Assignment: Begin at the line that has "ega 60,00 €", stop after the line that has "全て文字に起こしてあるので、エクササイズ練習にご活用下", and print exactly those lines from the records below, without any pictures.

Data extracts:

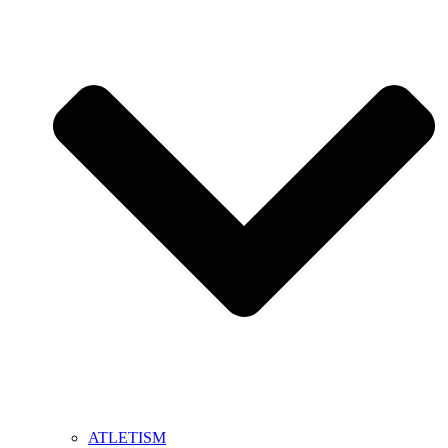
ATLETISM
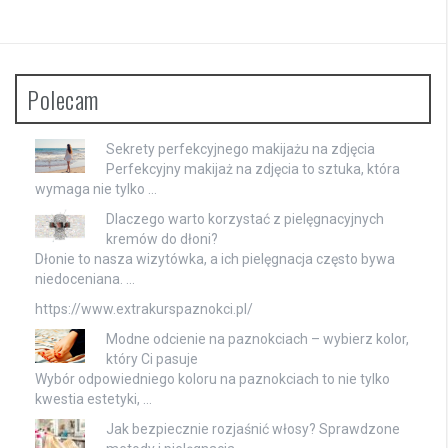
Polecam
Sekrety perfekcyjnego makijażu na zdjęcia
Perfekcyjny makijaż na zdjęcia to sztuka, która
wymaga nie tylko …
Dlaczego warto korzystać z pielęgnacyjnych
kremów do dłoni?
Dłonie to nasza wizytówka, a ich pielęgnacja często bywa
niedoceniana. …
https://www.extrakurspaznokci.pl/
Modne odcienie na paznokciach – wybierz kolor,
który Ci pasuje
Wybór odpowiedniego koloru na paznokciach to nie tylko
kwestia estetyki, …
Jak bezpiecznie rozjaśnić włosy? Sprawdzone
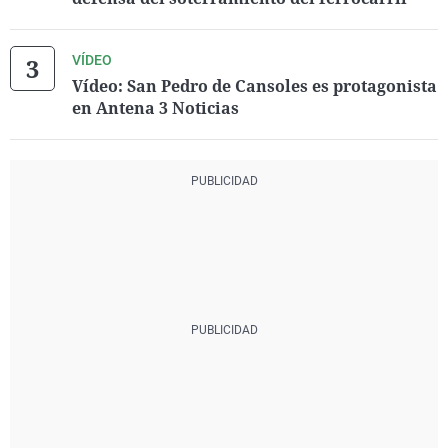
VÍDEO
Vídeo: San Pedro de Cansoles es protagonista
en Antena 3 Noticias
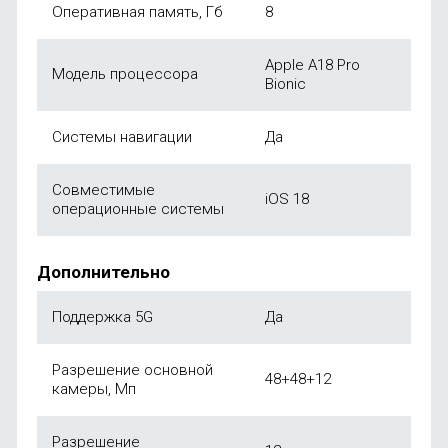
Оперативная память, Гб
8
Apple A18 Pro
Модель процессора
Bionic
Системы навигации
Да
Совместимые
iOS 18
операционные системы
Дополнительно
Поддержка 5G
Да
Разрешение основной
48+48+12
камеры, Мп
Разрешение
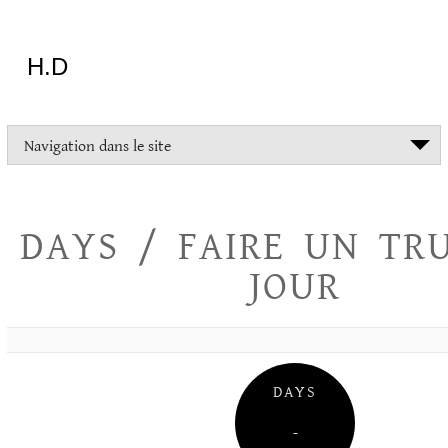
Aller
au
contenu
H.D
"Dans
Navigation dans le site
la
vie
on
devrait
DAYS / FAIRE UN TR
tout
essayer
JOUR
sauf
l'inceste
et
la
danse
folklorique"
DAYS
Christopher
Lee
–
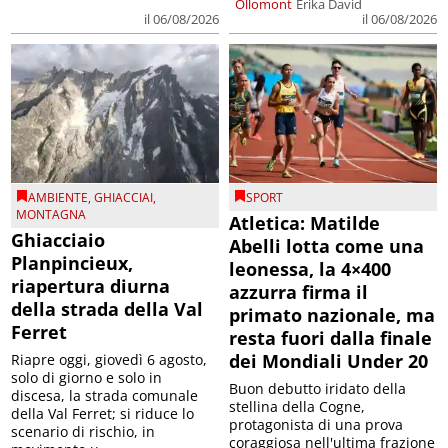
Ollomont
Erika David
il 06/08/2026
il 06/08/2026
AMBIENTE
,
GHIACCIAI
,
SPORT
MONTAGNA
Atletica: Matilde
Ghiacciaio
Abelli lotta come una
Planpincieux,
leonessa, la 4×400
riapertura diurna
azzurra firma il
della strada della Val
primato nazionale, ma
Ferret
resta fuori dalla finale
dei Mondiali Under 20
Riapre oggi, giovedì 6 agosto,
solo di giorno e solo in
Buon debutto iridato della
discesa, la strada comunale
stellina della Cogne,
della Val Ferret; si riduce lo
protagonista di una prova
scenario di rischio, in
coraggiosa nell'ultima frazione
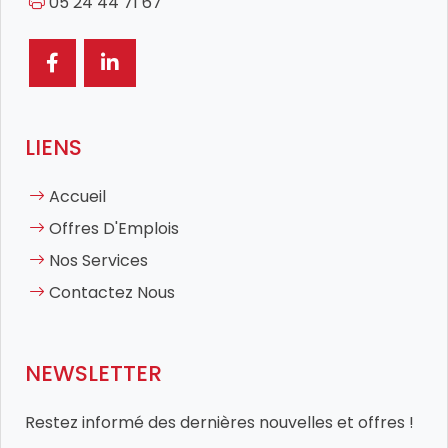
05 24 44 71 67
LIENS
Accueil
Offres D'Emplois
Nos Services
Contactez Nous
NEWSLETTER
Restez informé des dernières nouvelles et offres !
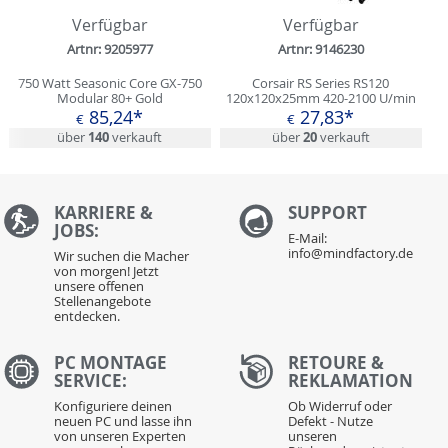
Verfügbar
Verfügbar
Artnr: 9205977
Artnr: 9146230
750 Watt Seasonic Core GX-750
Corsair RS Series RS120
Modular 80+ Gold
120x120x25mm 420-2100 U/min
10-36 dB(A) weiß
85,24*
27,83*
€
€
über
140
verkauft
über
20
verkauft
KARRIERE &
S
UPPORT
JOBS:
E-Mail:
info@mindfactory.de
Wir suchen die Macher
von morgen! Jetzt
unsere offenen
Stellenangebote
entdecken.
PC MONTAGE
RETOURE &
SERVICE:
REKLAMATION
Konfiguriere deinen
Ob Widerruf oder
neuen PC und lasse ihn
Defekt - Nutze
von unseren Experten
unseren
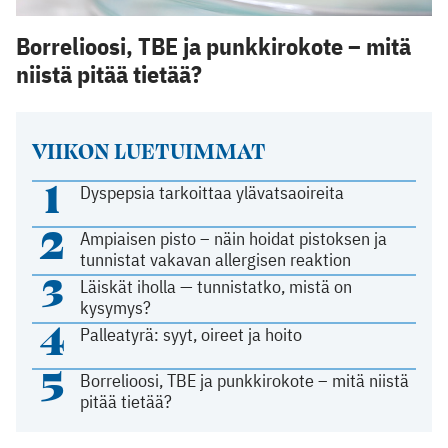
Borrelioosi, TBE ja punkkirokote – mitä
niistä pitää tietää?
VIIKON LUETUIMMAT
1
Dyspepsia tarkoittaa ylävatsaoireita
2
Ampiaisen pisto – näin hoidat pistoksen ja
tunnistat vakavan allergisen reaktion
3
Läiskät iholla — tunnistatko, mistä on
kysymys?
4
Palleatyrä: syyt, oireet ja hoito
5
Borrelioosi, TBE ja punkkirokote – mitä niistä
pitää tietää?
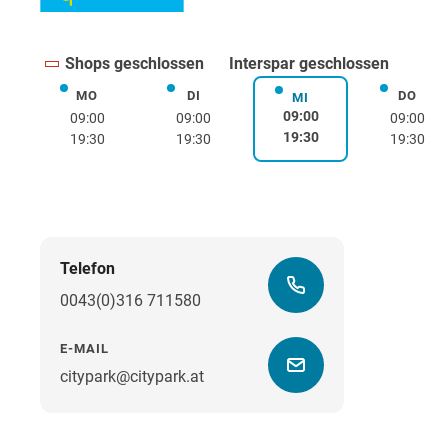
Shops geschlossen
Interspar geschlossen
MO
DI
DO
Montag
Dienstag
Donne
MI
Mittwoch
09:00
09:00
09:00
09:00
19:30
19:30
19:30
19:30
Telefon
0043(0)316 711580
E-MAIL
citypark@citypark.at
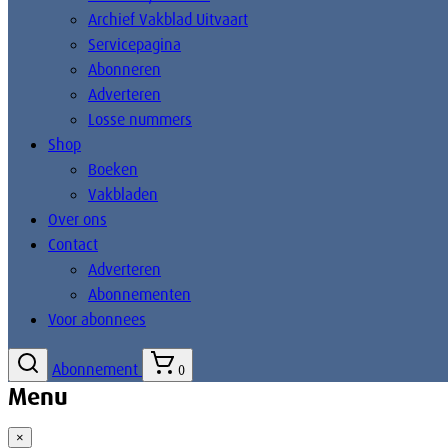
Archief Vakblad Uitvaart
Servicepagina
Abonneren
Adverteren
Losse nummers
Shop
Boeken
Vakbladen
Over ons
Contact
Adverteren
Abonnementen
Voor abonnees
Abonnement
0
Menu
×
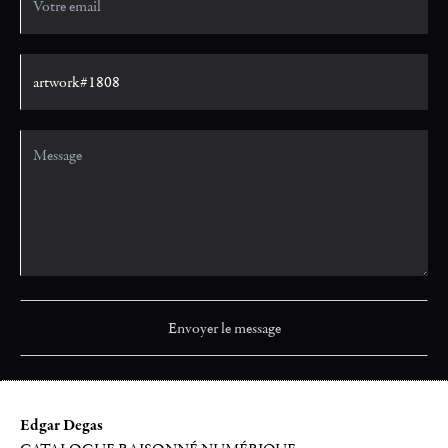
Edgar Degas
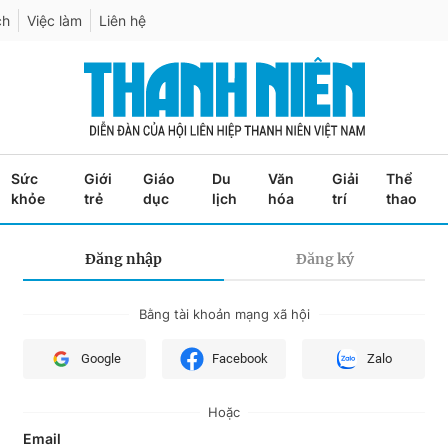
ch
Việc làm
Liên hệ
Sức
Giới
Giáo
Du
Văn
Giải
Thể
khỏe
trẻ
dục
lịch
hóa
trí
thao
Đăng nhập
Đăng ký
Bằng tài khoản mạng xã hội
Google
Facebook
Zalo
Hoặc
Email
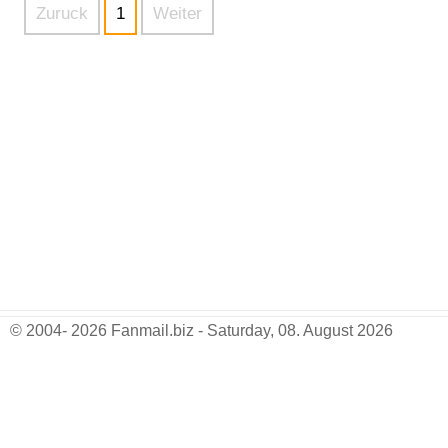
Zuruck
1
Weiter
© 2004- 2026 Fanmail.biz - Saturday, 08. August 2026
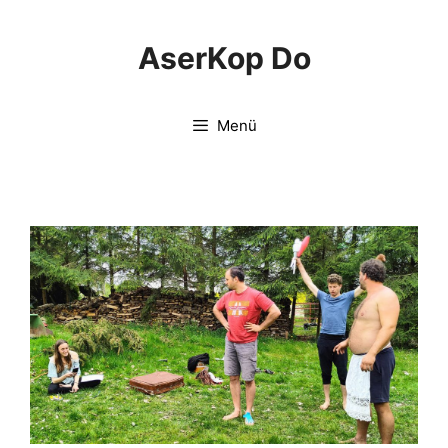
Springe
zum
AserKop Do
Inhalt
Menü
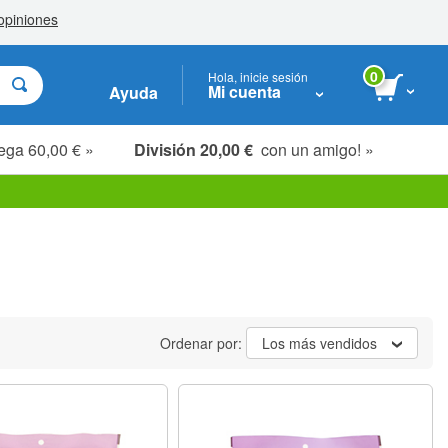
0
Hola, inicie sesión
Mi cuenta
Ayuda
ega 60,00 € »
División 20,00 €
con un amigo! »
Ordenar por:
Los más vendidos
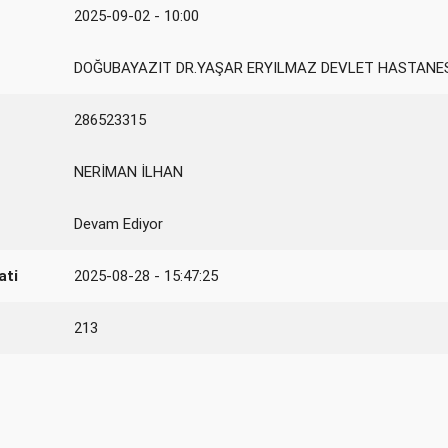
2025-09-02 - 10:00
DOĞUBAYAZIT DR.YAŞAR ERYILMAZ DEVLET HASTANE
286523315
NERİMAN İLHAN
Devam Ediyor
ati
2025-08-28 - 15:47:25
213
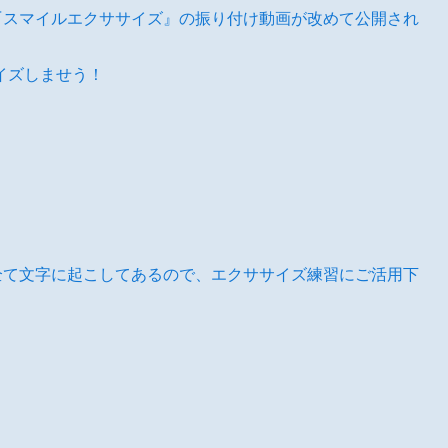
『スマイルエクササイズ』の振り付け動画が改めて公開され
イズしませう！
』
全て文字に起こしてあるので、エクササイズ練習にご活用下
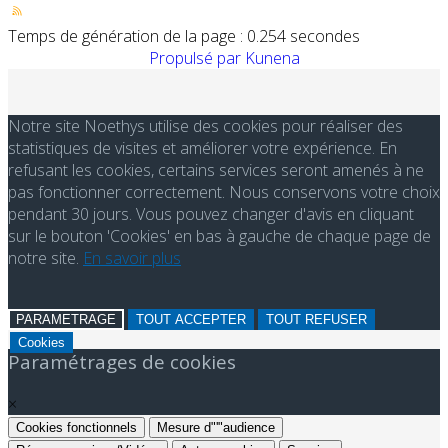
Temps de génération de la page : 0.254 secondes
Propulsé par
Kunena
Notre site Noethys utilise des cookies pour réaliser des
statistiques de visites et améliorer votre expérience. En
refusant les cookies, certains services seront amenés à ne
pas fonctionner correctement. Nous conservons votre choix
pendant 30 jours. Vous pouvez changer d'avis en cliquant
sur le bouton 'Cookies' en bas à gauche de chaque page de
notre site.
En savoir plus
PARAMETRAGE
TOUT ACCEPTER
TOUT REFUSER
Cookies
Paramétrages de cookies
×
Cookies fonctionnels
Mesure d"'"audience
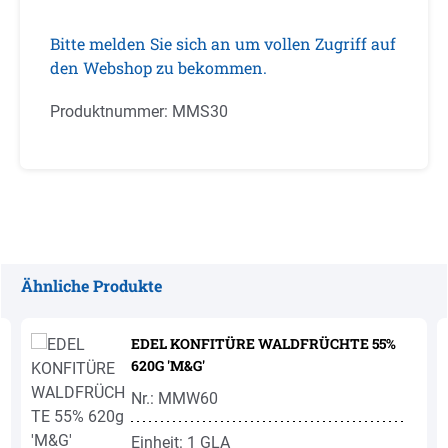
Bitte melden Sie sich an um vollen Zugriff auf
den Webshop zu bekommen.
Produktnummer:
MMS30
Ähnliche Produkte
Produktgalerie überspringen
EDEL KONFITÜRE WALDFRÜCHTE 55%
620G 'M&G'
Nr.: MMW60
Einheit: 1 GLA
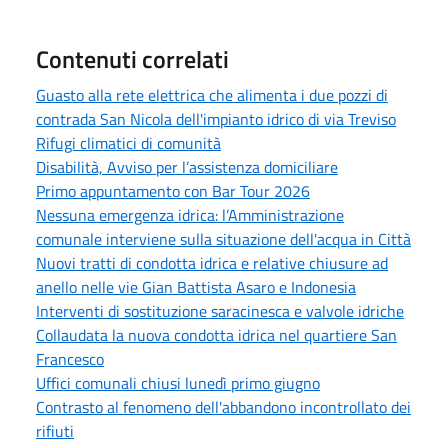
Contenuti correlati
Guasto alla rete elettrica che alimenta i due pozzi di
contrada San Nicola dell'impianto idrico di via Treviso
Rifugi climatici di comunità
Disabilità, Avviso per l’assistenza domiciliare
Primo appuntamento con Bar Tour 2026
Nessuna emergenza idrica: l’Amministrazione
comunale interviene sulla situazione dell'acqua in Città
Nuovi tratti di condotta idrica e relative chiusure ad
anello nelle vie Gian Battista Asaro e Indonesia
Interventi di sostituzione saracinesca e valvole idriche
Collaudata la nuova condotta idrica nel quartiere San
Francesco
Uffici comunali chiusi lunedì primo giugno
Contrasto al fenomeno dell'abbandono incontrollato dei
rifiuti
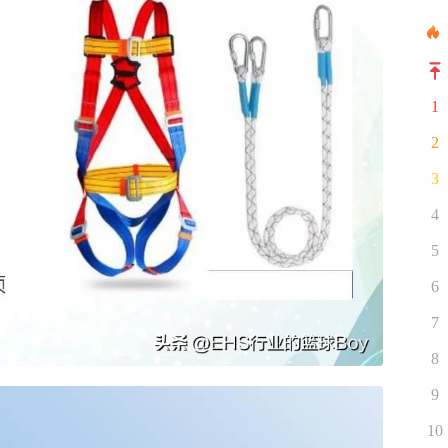
1
2
3
4
5
6
7
8
9
10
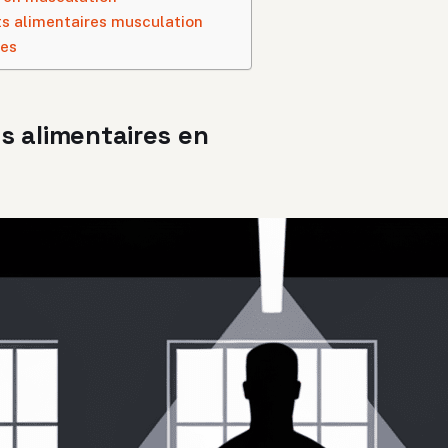
s alimentaires musculation
les
s alimentaires en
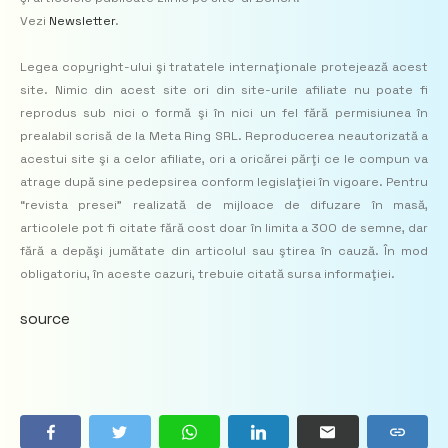
Vezi
Newsletter
.
Legea copyright-ului şi tratatele internaţionale protejează acest
site. Nimic din acest site ori din site-urile afiliate nu poate fi
reprodus sub nici o formă şi în nici un fel fără permisiunea în
prealabil scrisă de la Meta Ring SRL. Reproducerea neautorizată a
acestui site şi a celor afiliate, ori a oricărei părţi ce le compun va
atrage după sine pedepsirea conform legislaţiei în vigoare. Pentru
“revista presei” realizată de mijloace de difuzare în masă,
articolele pot fi citate fără cost doar în limita a 300 de semne, dar
fără a depăşi jumătate din articolul sau ştirea în cauză. În mod
obligatoriu, în aceste cazuri, trebuie citată sursa informaţiei.
source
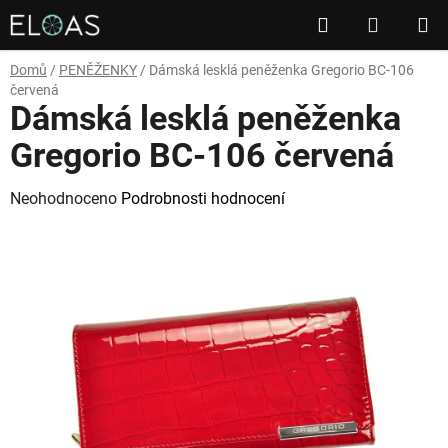
Přejít
Hledat
NÁKUP
na
obsah
KOŠÍK
Domů
/
PENĚŽENKY
/
Dámská lesklá peněženka Gregorio BC-106
červená
Dámská lesklá peněženka
Gregorio BC-106 červená
Průměrné
Neohodnoceno
Podrobnosti hodnocení
hodnocení
produktu
je
0,0
z
5
hvězdiček.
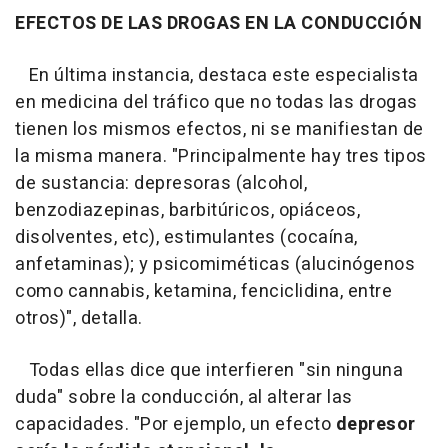
EFECTOS DE LAS DROGAS EN LA CONDUCCIÓN
En última instancia, destaca este especialista
en medicina del tráfico que no todas las drogas
tienen los mismos efectos, ni se manifiestan de
la misma manera. "Principalmente hay tres tipos
de sustancia: depresoras (alcohol,
benzodiazepinas, barbitúricos, opiáceos,
disolventes, etc), estimulantes (cocaína,
anfetaminas); y psicomiméticas (alucinógenos
como cannabis, ketamina, fenciclidina, entre
otros)", detalla.
Todas ellas dice que interfieren "sin ninguna
duda" sobre la conducción, al alterar las
capacidades. "Por ejemplo, un efecto
depresor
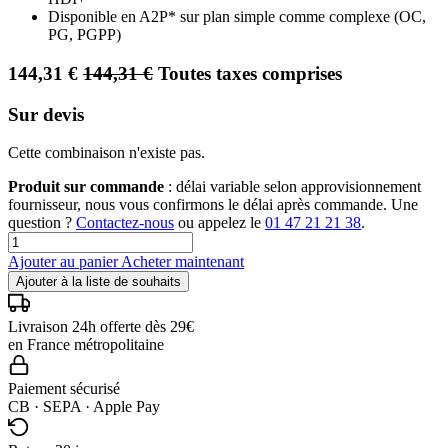
Disponible en A2P* sur plan simple comme complexe (OC,
PG, PGPP)
144,31
€
144,31
€
Toutes taxes comprises
Sur devis
Cette combinaison n'existe pas.
Produit sur commande
: délai variable selon approvisionnement
fournisseur, nous vous confirmons le délai après commande. Une
question ?
Contactez-nous
ou appelez le
01 47 21 21 38
.
Ajouter au panier
Acheter maintenant
Ajouter à la liste de souhaits
Livraison 24h offerte dès 29€
en France métropolitaine
Paiement sécurisé
CB · SEPA · Apple Pay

Written response:
ega 60,00 € »
División 20,00 €
con un amigo! »
Ordenar por:
Los más vendidos
2025-09-02 - 10:00
DOĞUBAYAZIT DR.YAŞAR ERYILMAZ DEVLET HASTANE
286523315
NERİMAN İLHAN
Devam Ediyor
ati
2025-08-28 - 15:47:25
213
『スマイルエクササイズ』の振り付け動画が改めて公開され
イズしませう！
』
全て文字に起こしてあるので、エクササイズ練習にご活用下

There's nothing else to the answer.